PROBLEM TO WORK ON = Drop all pictures and repeat exactly the lines from the line holding "Find the location" through the end of the records.

(Stored items)

****

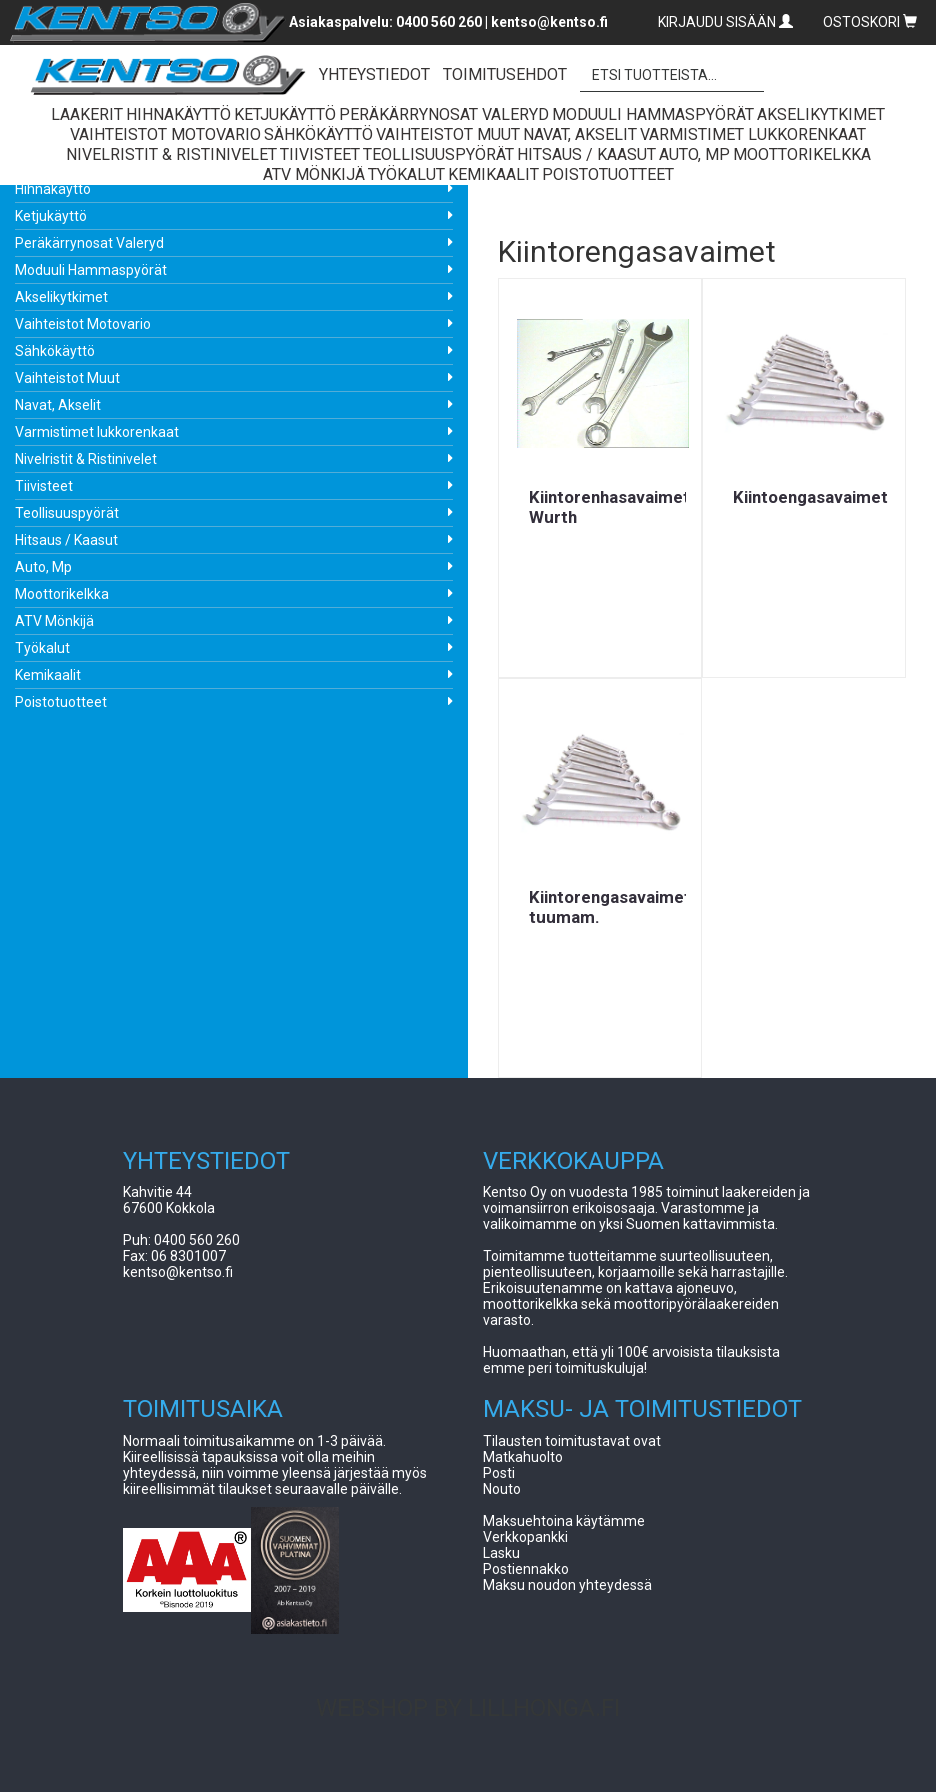 The width and height of the screenshot is (936, 1792). What do you see at coordinates (83, 324) in the screenshot?
I see `Vaihteistot Motovario` at bounding box center [83, 324].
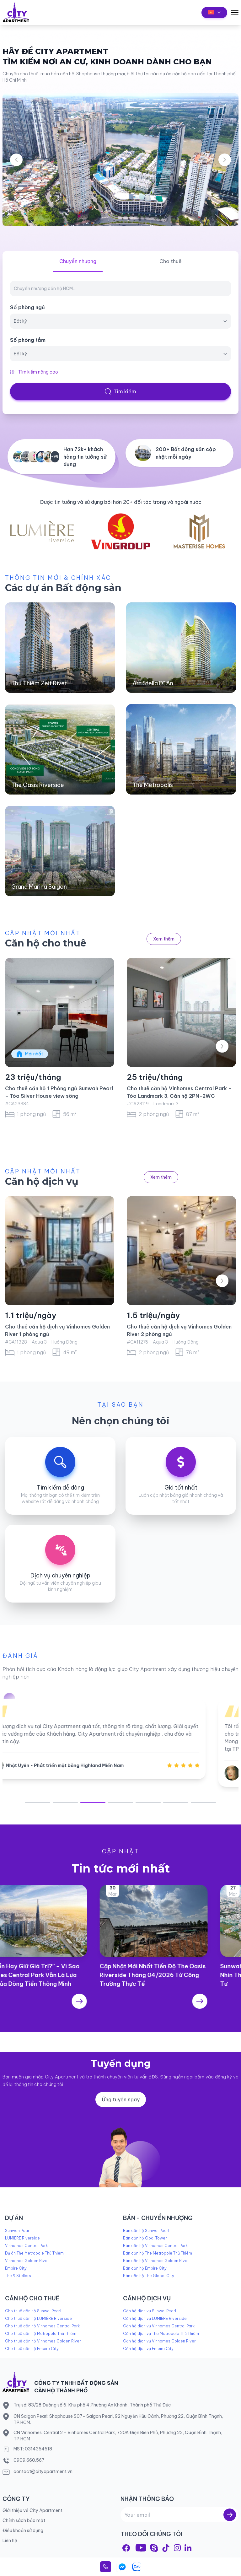 The height and width of the screenshot is (2576, 241). I want to click on Điều khoản sử dụng, so click(23, 2530).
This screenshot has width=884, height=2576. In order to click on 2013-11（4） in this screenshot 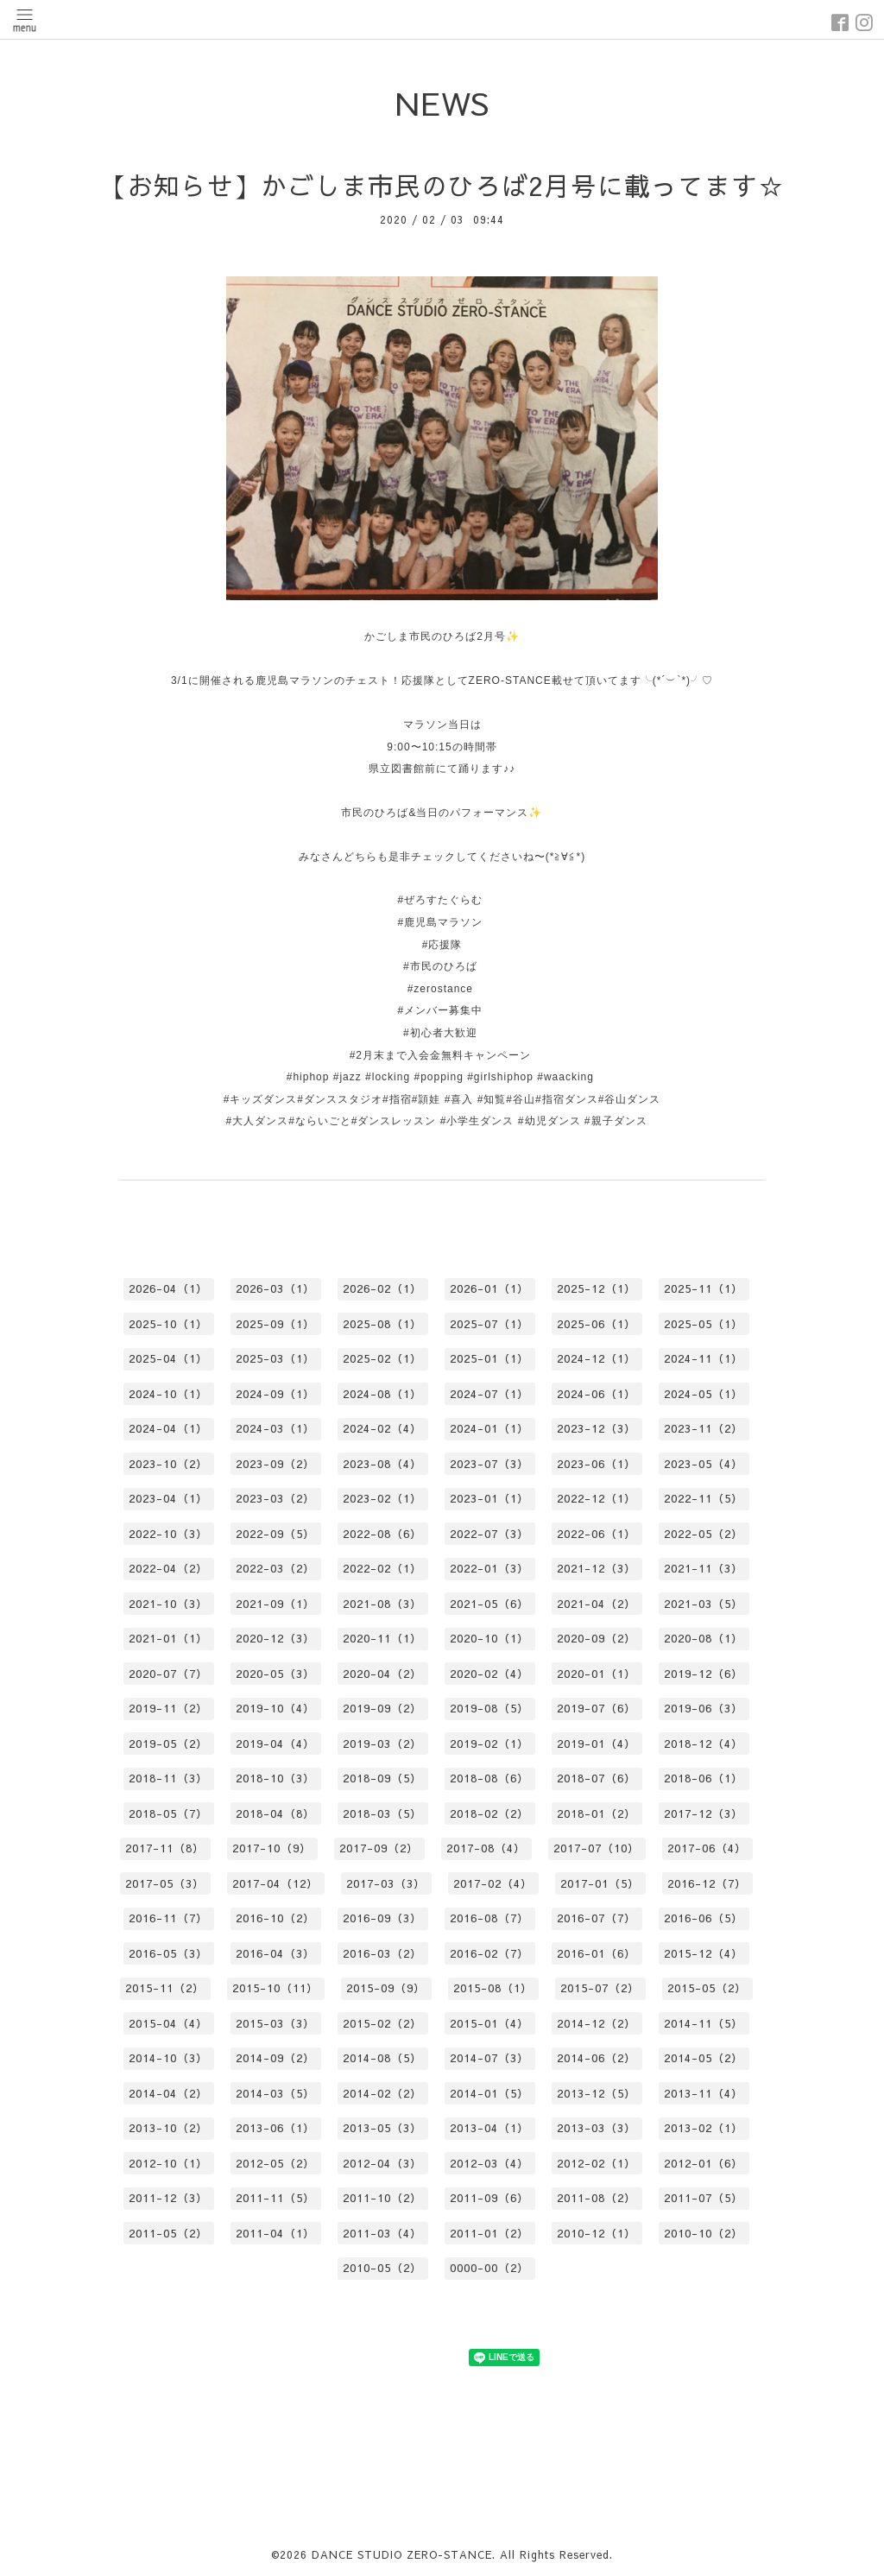, I will do `click(703, 2093)`.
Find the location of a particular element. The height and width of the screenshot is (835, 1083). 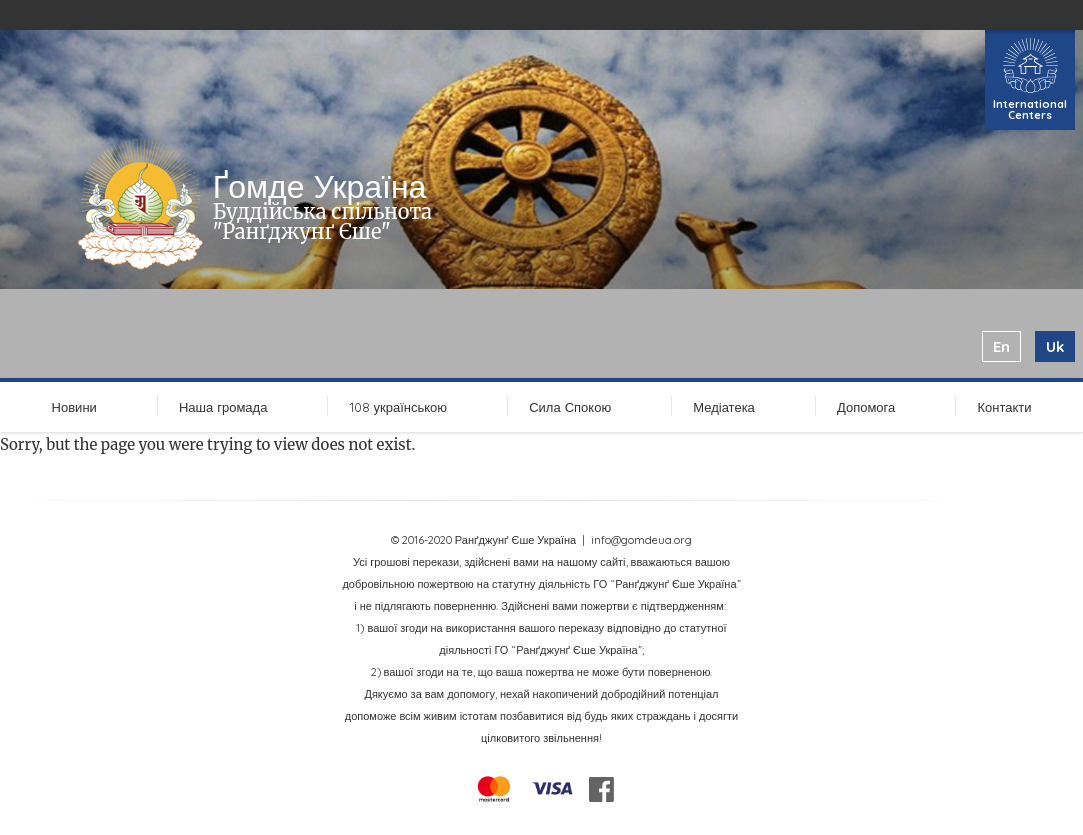

Ґомде Україна is located at coordinates (320, 186).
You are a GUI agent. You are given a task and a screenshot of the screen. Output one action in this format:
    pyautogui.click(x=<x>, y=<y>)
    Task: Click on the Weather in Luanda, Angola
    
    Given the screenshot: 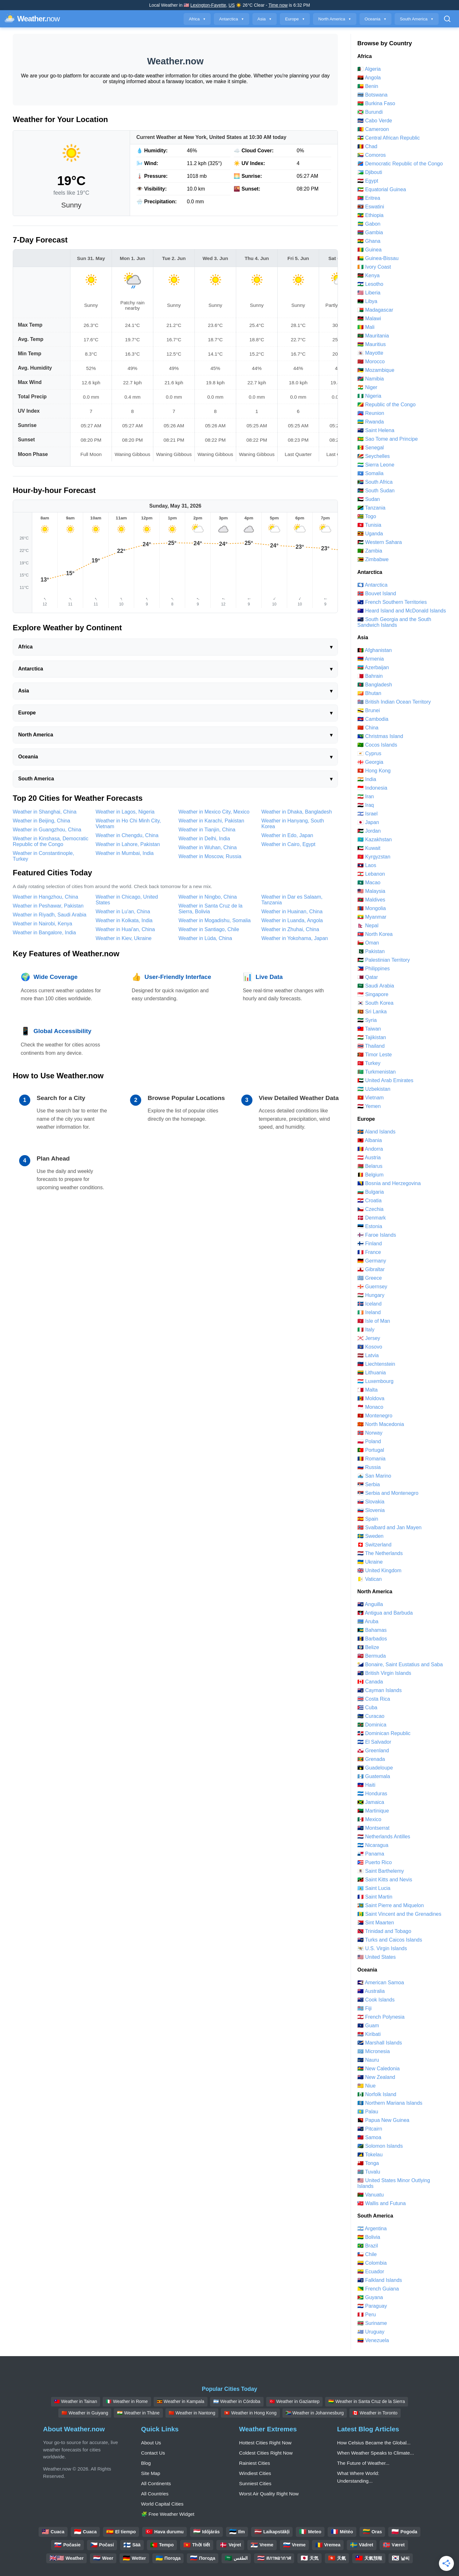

****

SOLUTION TO THIS EXERCISE =
Find the location of a particular element. The height and width of the screenshot is (835, 1083). 

Ґомде Україна is located at coordinates (320, 186).
You are a GUI agent. You are given a task and a screenshot of the screen. Output one action in this format:
    pyautogui.click(x=<x>, y=<y>)
    Task: Click on the Weather in Luanda, Angola
    
    Given the screenshot: 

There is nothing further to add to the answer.